Material provided:
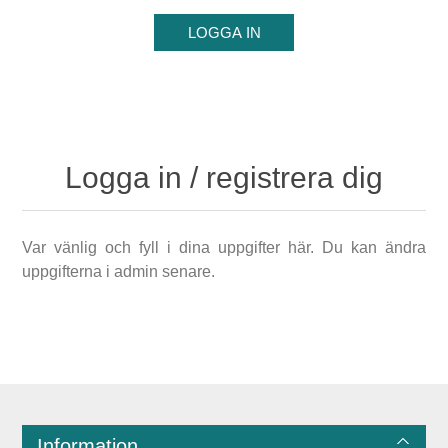
Logga in / registrera dig
Var vänlig och fyll i dina uppgifter här. Du kan ändra
uppgifterna i admin senare.
Information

Instructions for the task: From the material above, print everything exactly except the pictures.

Reply to the exercise:
Logga in / registrera dig
Var vänlig och fyll i dina uppgifter här. Du kan ändra
uppgifterna i admin senare.
Information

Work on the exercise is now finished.